In the quest to combat global warming, geoengineering presents promising methods for reflecting heat radiation away from Earth. The project conducted by Neil, Shrey and Abhijith aimed to determine which of the two solar geoengineering methods, space mirroring or stratospheric aerosol injection (S.A.I.), was more cost-effective and productive.

The core objective was to compare the efficacy and cost-effectiveness of space mirroring and S.A.I. in reflecting heat radiation. To achieve this, a controlled environment was created, simulating Earth’s conditions using water and black foam to represent land and ocean surfaces, with a heat lamp acting as the Sun.

Three tests were conducted: the control system, the space mirroring system, and the S.A.I. system. For the space mirroring test, mirrors were used to reflect the heat, while in the S.A.I. test, sunscreen was applied to mimic aerosols in the atmosphere. Temperatures of the land, water, and air within the model were recorded before and after running the heat lamp for one hour.

The data showed that both geoengineering methods were effective in reducing temperature increases compared to the control. The average temperature increase for both the space mirroring and S.A.I. systems was 4°F, significantly lower than the control system’s increase of approximately 7°F. This indicated that both methods were successful in reflecting heat radiation.

While the temperature reduction was similar for both methods, cost-effectiveness became the deciding factor. Through extensive research, it was found that stratospheric aerosol injection was less expensive than space mirroring.
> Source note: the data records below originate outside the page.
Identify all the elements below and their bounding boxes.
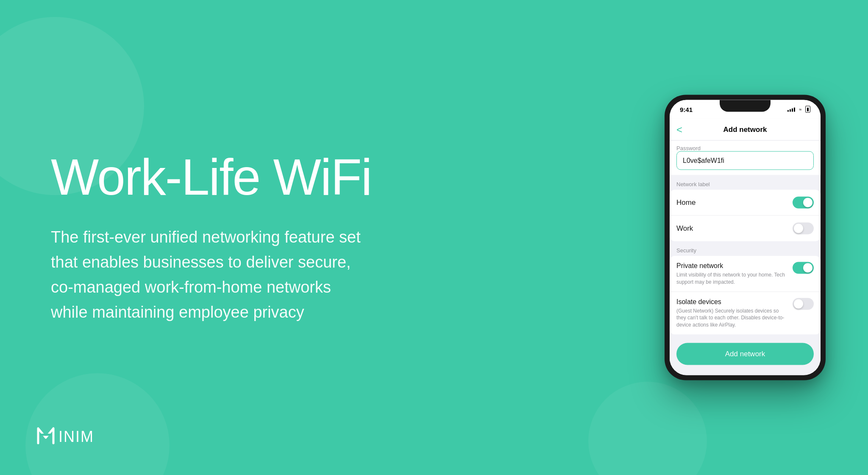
nav-bar: < Add network [670,119,821,141]
notch [720,100,771,112]
status-bar: 9:41 ≈ ▮ [670,100,821,119]
signal-bar-1 [787,110,789,112]
network-item-work: Work [670,216,821,241]
private-network-toggle[interactable] [793,262,814,274]
isolate-devices-item: Isolate devices (Guest Network) Securely… [670,292,821,334]
signal-bars [787,107,795,112]
phone-container: 9:41 ≈ ▮ < Add network [665,95,826,380]
add-network-button[interactable]: Add network [676,343,814,365]
phone-frame: 9:41 ≈ ▮ < Add network [665,95,826,380]
minim-logo: INIM [34,420,119,450]
isolate-devices-text: Isolate devices (Guest Network) Securely… [676,298,787,328]
nav-title: Add network [723,125,767,134]
isolate-devices-desc: (Guest Network) Securely isolates device… [676,307,787,328]
work-toggle-thumb [794,224,803,233]
password-label: Password [670,141,821,151]
bg-shape-right [588,382,707,475]
status-icons: ≈ ▮ [787,106,810,112]
security-section: Private network Limit visibility of this… [670,256,821,335]
private-network-desc: Limit visibility of this network to your… [676,271,787,286]
network-work-label: Work [676,224,693,233]
add-network-section: Add network [670,334,821,375]
isolate-devices-toggle-thumb [794,299,803,308]
main-title: Work-Life WiFi [51,150,381,204]
subtitle: The first-ever unified networking featur… [51,225,364,325]
battery-status-icon: ▮ [805,106,810,112]
password-section: Password [670,141,821,175]
wifi-status-icon: ≈ [799,107,801,112]
left-content: Work-Life WiFi The first-ever unified ne… [34,0,398,475]
isolate-devices-title: Isolate devices [676,298,787,305]
security-section-header: Security [670,241,821,256]
signal-bar-2 [790,109,791,112]
network-label-section: Home Work [670,190,821,241]
network-home-label: Home [676,198,696,207]
app-content: Password Network label Home Wor [670,141,821,375]
network-item-home: Home [670,190,821,216]
status-time: 9:41 [680,106,693,113]
svg-text:INIM: INIM [58,428,94,445]
private-network-item: Private network Limit visibility of this… [670,256,821,292]
phone-screen: 9:41 ≈ ▮ < Add network [670,100,821,375]
network-label-section-header: Network label [670,175,821,190]
password-input-container [670,151,821,175]
private-network-text: Private network Limit visibility of this… [676,262,787,286]
home-toggle[interactable] [793,197,814,209]
isolate-devices-toggle[interactable] [793,298,814,310]
private-network-title: Private network [676,262,787,270]
back-button[interactable]: < [676,123,682,135]
work-toggle[interactable] [793,223,814,235]
private-network-toggle-thumb [803,263,812,273]
logo-container: INIM [34,420,119,450]
signal-bar-4 [794,108,795,112]
home-toggle-thumb [803,198,812,207]
signal-bar-3 [792,109,793,112]
password-input[interactable] [676,151,814,170]
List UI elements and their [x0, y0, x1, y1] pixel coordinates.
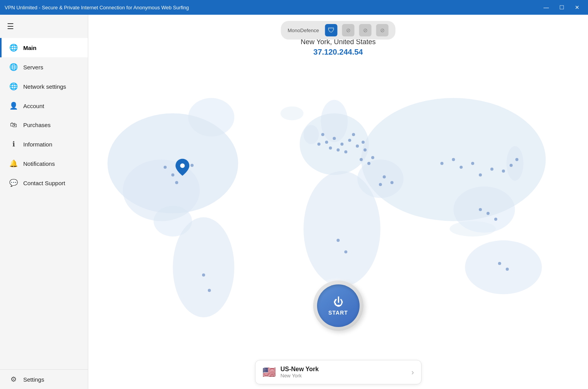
sidebar-item-account[interactable]: 👤 Account	[0, 96, 88, 115]
svg-point-24	[352, 133, 355, 136]
app-container: ☰ 🌐 Main 🌐 Servers 🌐 Network settings 👤 …	[0, 15, 588, 389]
sidebar-item-contact-support[interactable]: 💬 Contact Support	[0, 173, 88, 193]
svg-point-16	[325, 141, 328, 144]
svg-point-36	[452, 158, 455, 161]
svg-point-18	[340, 143, 343, 146]
purchases-bag-icon: 🛍	[9, 121, 18, 129]
sidebar-item-label-support: Contact Support	[23, 180, 65, 186]
svg-point-50	[171, 174, 175, 177]
svg-point-53	[175, 181, 178, 184]
world-map	[88, 15, 588, 389]
svg-point-43	[515, 158, 518, 161]
sidebar-item-purchases[interactable]: 🛍 Purchases	[0, 115, 88, 134]
svg-point-15	[321, 100, 348, 142]
svg-point-56	[202, 274, 205, 277]
svg-point-55	[344, 250, 347, 253]
sidebar-bottom: ⚙ Settings	[0, 369, 88, 389]
svg-point-19	[337, 148, 340, 151]
country-flag-icon: 🇺🇸	[262, 366, 276, 379]
sidebar-item-notifications[interactable]: 🔔 Notifications	[0, 154, 88, 173]
svg-point-58	[180, 164, 185, 168]
sidebar-item-label-information: Information	[23, 141, 52, 148]
svg-point-59	[181, 168, 183, 170]
titlebar: VPN Unlimited - Secure & Private Interne…	[0, 0, 588, 15]
svg-point-11	[506, 146, 523, 181]
svg-point-17	[333, 137, 336, 140]
bell-icon: 🔔	[9, 159, 18, 168]
sidebar-item-label-purchases: Purchases	[23, 122, 51, 128]
sidebar-item-information[interactable]: ℹ Information	[0, 134, 88, 154]
sidebar-nav: 🌐 Main 🌐 Servers 🌐 Network settings 👤 Ac…	[0, 38, 88, 193]
server-info: US-New York New York	[281, 366, 407, 379]
sidebar: ☰ 🌐 Main 🌐 Servers 🌐 Network settings 👤 …	[0, 15, 88, 389]
sidebar-item-label-notifications: Notifications	[23, 160, 55, 167]
server-name: US-New York	[281, 366, 407, 373]
chevron-right-icon: ›	[411, 368, 414, 377]
start-button[interactable]: ⏻ START	[317, 284, 360, 327]
svg-point-46	[494, 218, 497, 221]
svg-point-23	[344, 150, 347, 153]
svg-point-40	[490, 168, 494, 171]
svg-point-57	[208, 289, 211, 292]
svg-point-54	[337, 239, 340, 242]
svg-point-6	[303, 125, 319, 144]
sidebar-item-label-network: Network settings	[23, 83, 66, 90]
svg-point-48	[506, 268, 509, 271]
svg-point-38	[471, 162, 474, 165]
map-ip-address: 37.120.244.54	[300, 48, 375, 57]
svg-point-37	[459, 166, 463, 169]
info-icon: ℹ	[9, 140, 18, 148]
monodefence-lock1-icon[interactable]: ⊘	[342, 24, 355, 36]
svg-point-34	[379, 183, 382, 186]
close-button[interactable]: ✕	[571, 3, 583, 12]
sidebar-item-label-account: Account	[23, 103, 44, 109]
sidebar-item-main[interactable]: 🌐 Main	[0, 38, 88, 57]
svg-point-20	[329, 146, 332, 150]
minimize-button[interactable]: —	[540, 3, 552, 12]
svg-point-35	[441, 162, 444, 165]
svg-point-44	[479, 208, 482, 211]
sidebar-item-servers[interactable]: 🌐 Servers	[0, 57, 88, 77]
account-person-icon: 👤	[9, 102, 18, 110]
monodefence-vpn-icon[interactable]: 🛡	[325, 24, 338, 36]
sidebar-item-label-main: Main	[23, 45, 36, 51]
server-selector[interactable]: 🇺🇸 US-New York New York ›	[255, 360, 422, 384]
window-controls: — ☐ ✕	[540, 3, 583, 12]
svg-point-21	[348, 139, 351, 142]
settings-gear-icon: ⚙	[9, 375, 18, 384]
sidebar-item-label-servers: Servers	[23, 64, 43, 71]
svg-point-4	[173, 217, 234, 317]
svg-point-12	[465, 240, 542, 294]
svg-point-29	[360, 158, 363, 161]
hamburger-menu-button[interactable]: ☰	[0, 15, 88, 38]
svg-point-33	[391, 181, 394, 184]
map-area: New York, United States 37.120.244.54	[88, 15, 588, 389]
svg-point-42	[509, 164, 513, 167]
svg-point-22	[356, 145, 359, 148]
power-button-wrapper: ⏻ START	[313, 281, 363, 331]
svg-point-14	[281, 107, 304, 120]
maximize-button[interactable]: ☐	[555, 3, 568, 12]
svg-point-41	[502, 170, 505, 173]
monodefence-lock2-icon[interactable]: ⊘	[359, 24, 372, 36]
svg-point-13	[449, 221, 495, 237]
sidebar-item-network-settings[interactable]: 🌐 Network settings	[0, 77, 88, 96]
monodefence-lock3-icon[interactable]: ⊘	[376, 24, 389, 36]
support-headset-icon: 💬	[9, 179, 18, 187]
server-sub: New York	[281, 373, 407, 379]
svg-point-2	[188, 98, 234, 136]
svg-point-28	[363, 148, 367, 151]
svg-point-25	[321, 133, 324, 136]
svg-point-30	[367, 162, 370, 165]
svg-point-47	[498, 262, 501, 265]
power-button-outer: ⏻ START	[313, 281, 363, 331]
svg-point-39	[479, 174, 482, 177]
globe-icon: 🌐	[9, 43, 18, 52]
main-content: MonoDefence 🛡 ⊘ ⊘ ⊘ New York, United Sta…	[88, 15, 588, 389]
monodefence-label: MonoDefence	[288, 28, 319, 33]
svg-point-52	[190, 164, 194, 167]
network-globe-icon: 🌐	[9, 82, 18, 91]
svg-point-32	[383, 175, 386, 178]
monodefence-bar: MonoDefence 🛡 ⊘ ⊘ ⊘	[281, 21, 396, 40]
sidebar-item-settings[interactable]: ⚙ Settings	[0, 370, 88, 389]
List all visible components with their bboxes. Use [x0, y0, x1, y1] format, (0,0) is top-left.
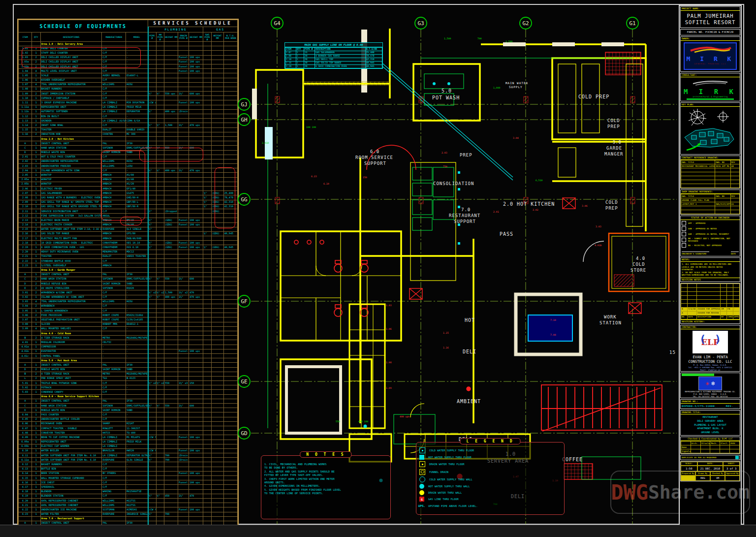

Space mirroring would require immense mirrors, each needing its own satellite in space, making it a costly endeavor. In contrast, S.A.I., involving the dispersal of reflective aerosols, proved to be more economically viable.

The project also acknowledged factors that could influence the accuracy of the results. The placement of mirrors in the space mirroring test and the application method of sunscreen in the S.A.I. test were noted as variables that could potentially alter outcomes. Future experiments could refine these setups to enhance accuracy.

Furthermore, combining various geoengineering methods and testing their impacts on a simulated environment could provide a comprehensive understanding of their effects on Earth’s ecosystem. Such models would help predict potential negative effects and devise mitigation strategies.